» **Saved entries**:
>>>
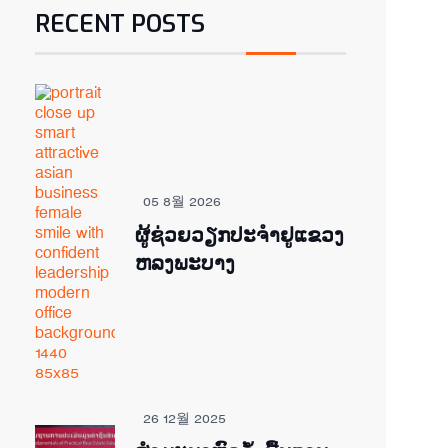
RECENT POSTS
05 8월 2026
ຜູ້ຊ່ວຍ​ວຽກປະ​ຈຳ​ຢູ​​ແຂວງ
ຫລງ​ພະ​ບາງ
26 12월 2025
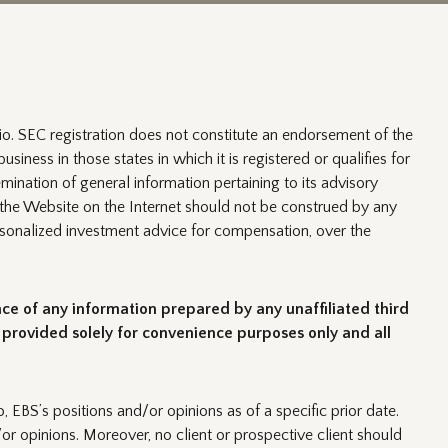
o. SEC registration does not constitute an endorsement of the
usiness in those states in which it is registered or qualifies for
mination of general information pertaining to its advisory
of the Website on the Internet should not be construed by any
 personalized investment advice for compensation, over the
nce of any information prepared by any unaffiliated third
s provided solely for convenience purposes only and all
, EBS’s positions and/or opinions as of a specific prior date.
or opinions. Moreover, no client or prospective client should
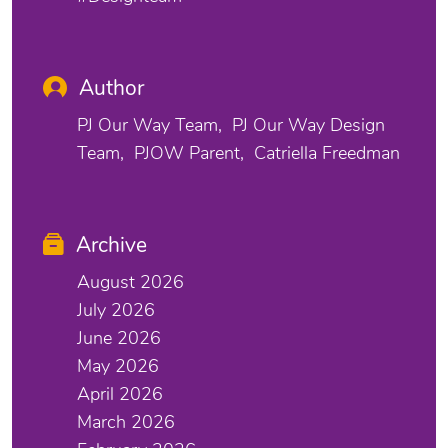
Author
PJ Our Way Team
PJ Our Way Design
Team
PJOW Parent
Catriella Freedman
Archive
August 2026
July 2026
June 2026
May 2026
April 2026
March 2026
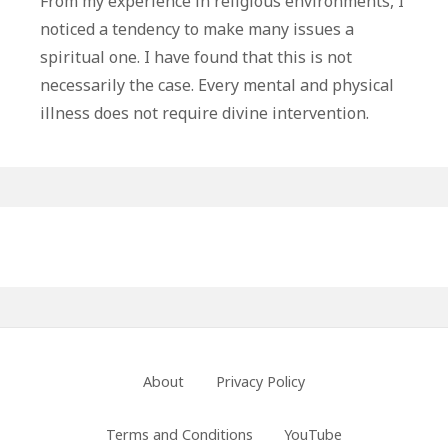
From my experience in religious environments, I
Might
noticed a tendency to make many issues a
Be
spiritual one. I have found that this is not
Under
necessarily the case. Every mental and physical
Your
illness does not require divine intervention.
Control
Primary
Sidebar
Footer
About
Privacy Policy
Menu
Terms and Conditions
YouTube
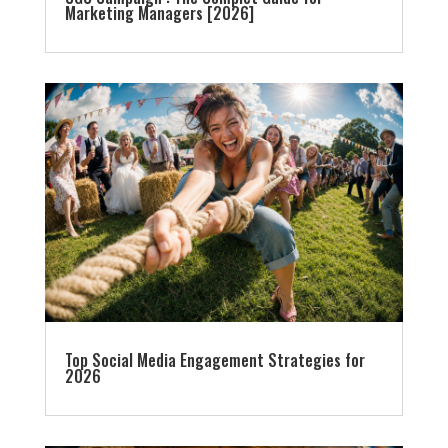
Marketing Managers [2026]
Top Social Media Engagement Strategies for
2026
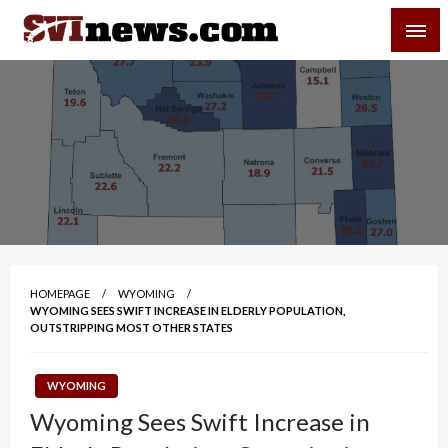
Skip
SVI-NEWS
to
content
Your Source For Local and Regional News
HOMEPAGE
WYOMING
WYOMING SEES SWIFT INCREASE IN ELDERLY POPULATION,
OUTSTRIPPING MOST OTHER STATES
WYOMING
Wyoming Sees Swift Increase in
<<<
>>>
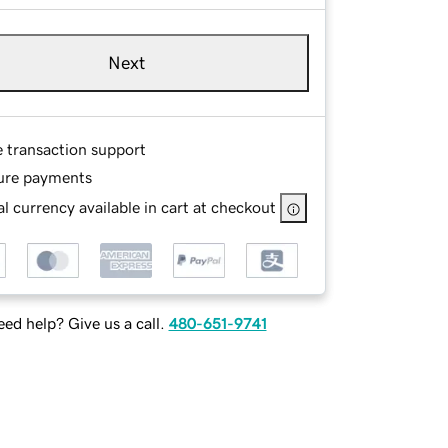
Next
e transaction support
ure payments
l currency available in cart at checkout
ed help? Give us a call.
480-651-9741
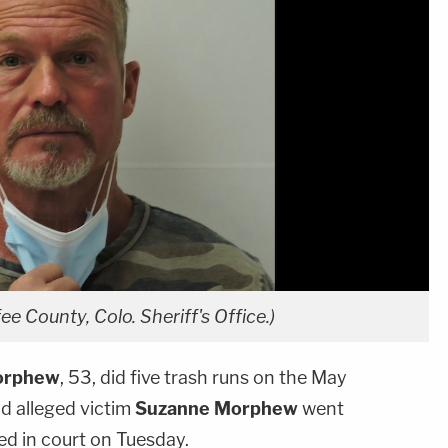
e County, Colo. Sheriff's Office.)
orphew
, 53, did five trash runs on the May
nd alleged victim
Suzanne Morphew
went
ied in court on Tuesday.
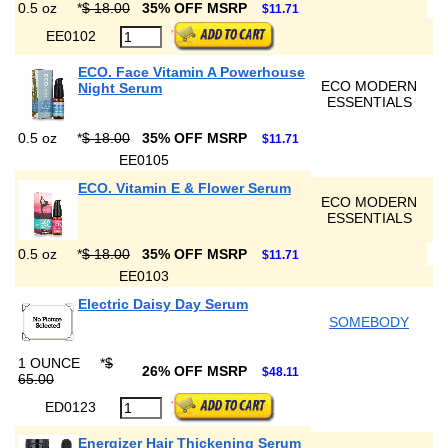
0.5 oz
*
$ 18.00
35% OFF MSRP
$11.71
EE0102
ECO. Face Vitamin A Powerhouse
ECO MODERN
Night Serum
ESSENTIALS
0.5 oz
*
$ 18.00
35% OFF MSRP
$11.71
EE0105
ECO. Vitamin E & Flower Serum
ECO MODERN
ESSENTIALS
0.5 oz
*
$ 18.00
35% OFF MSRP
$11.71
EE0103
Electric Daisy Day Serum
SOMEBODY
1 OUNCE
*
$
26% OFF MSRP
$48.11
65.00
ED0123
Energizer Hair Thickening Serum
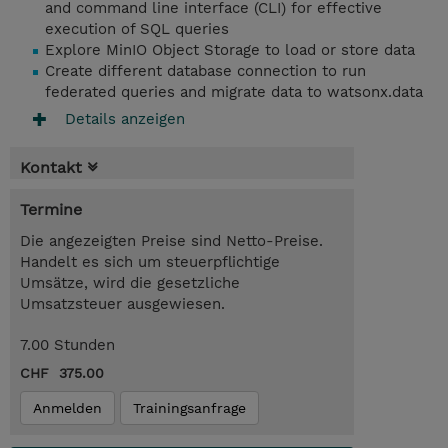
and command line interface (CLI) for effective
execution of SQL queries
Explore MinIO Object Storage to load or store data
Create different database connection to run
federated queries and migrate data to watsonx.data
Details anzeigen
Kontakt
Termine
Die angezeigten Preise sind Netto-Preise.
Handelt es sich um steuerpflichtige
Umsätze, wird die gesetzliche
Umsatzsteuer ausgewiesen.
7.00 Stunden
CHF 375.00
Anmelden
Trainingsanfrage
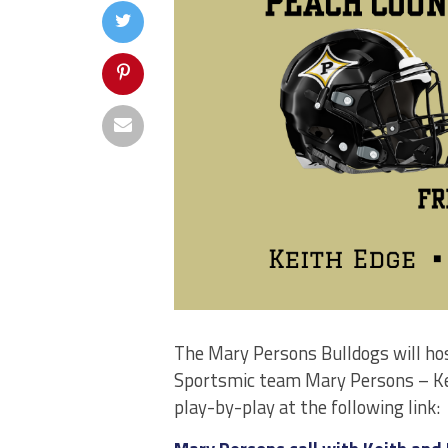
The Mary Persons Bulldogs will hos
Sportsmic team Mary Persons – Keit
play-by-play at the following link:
<<<
» **Problem statement**:
From the records above, copy only the lines running from the line containing "Die angezeigten Preise sind Netto-Preise." to the line containing "play-by-play at the", both ends included. Leave the pictures out.

» **Output of the exercise**:
Die angezeigten Preise sind Netto-Preise.
Handelt es sich um steuerpflichtige
Umsätze, wird die gesetzliche
Umsatzsteuer ausgewiesen.
7.00 Stunden
CHF 375.00
Anmelden
Trainingsanfrage
The Mary Persons Bulldogs will hos
Sportsmic team Mary Persons – Keit
play-by-play at the following link:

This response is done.